Making an array of integers in iOS
C array:
NSInteger array[6] = {1, 2, 3, 4, 5, 6};
Objective-C Array:
NSArray *array = @[@1, @2, @3, @4, @5, @6];
// numeric values must in that case be wrapped into NSNumbers
Swift Array:
var array = [1, 2, 3, 4, 5, 6]
This is correct too:
var array = Array(1...10)
NB: arrays are strongly typed in Swift; in that case, the compiler infers from the content that the array is an array of integers. You could use this explicit-type syntax, too:
var array: [Int] = [1, 2, 3, 4, 5, 6]
If you wanted an array of Doubles, you would use :
var array = [1.0, 2.0, 3.0, 4.0, 5.0, 6.0] // implicit type-inference
or:
var array: [Double] = [1, 2, 3, 4, 5, 6] // explicit type
You can use a plain old C array:
NSInteger myIntegers[40];
for (NSInteger i = 0; i < 40; i++)
myIntegers[i] = i;
// to get one of them
NSLog (@"The 4th integer is: %d", myIntegers[3]);
Or, you can use an NSArray
or NSMutableArray
, but here you will need to wrap up each integer inside an NSNumber
instance (because NSArray
objects are designed to hold class instances).

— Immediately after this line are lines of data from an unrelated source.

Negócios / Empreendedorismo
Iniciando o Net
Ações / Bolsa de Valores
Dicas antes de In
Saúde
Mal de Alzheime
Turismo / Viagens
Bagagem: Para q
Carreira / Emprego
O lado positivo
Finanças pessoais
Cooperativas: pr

NSMutableArray *myIntegers = [NSMutableArray array];
for (NSInteger i = 0; i < 40; i++)
[myIntegers addObject:[NSNumber numberWithInteger:i]];
// to get one of them
NSLog (@"The 4th integer is: %@", [myIntegers objectAtIndex:3]);
// or
NSLog (@"The 4th integer is: %d", [[myIntegers objectAtIndex:3] integerValue]);
If you want to use a NSArray, you need an Objective-C class to put in it - hence the NSNumber requirement.
That said, Obj-C is still C, so you can use regular C arrays and hold regular ints instead of NSNumbers if you need to.
You can use CFArray instead of NSArray. Here is an article explaining how.
CFMutableArrayRef ar = CFArrayCreateMutable(NULL, 0, NULL);
for (NSUInteger i = 0; i < 1000; i++)
{
CFArrayAppendValue(ar, (void*)i);
}
CFRelease(ar); /* Releasing the array */
The same applies for the CoreFoundation version of the other containers too.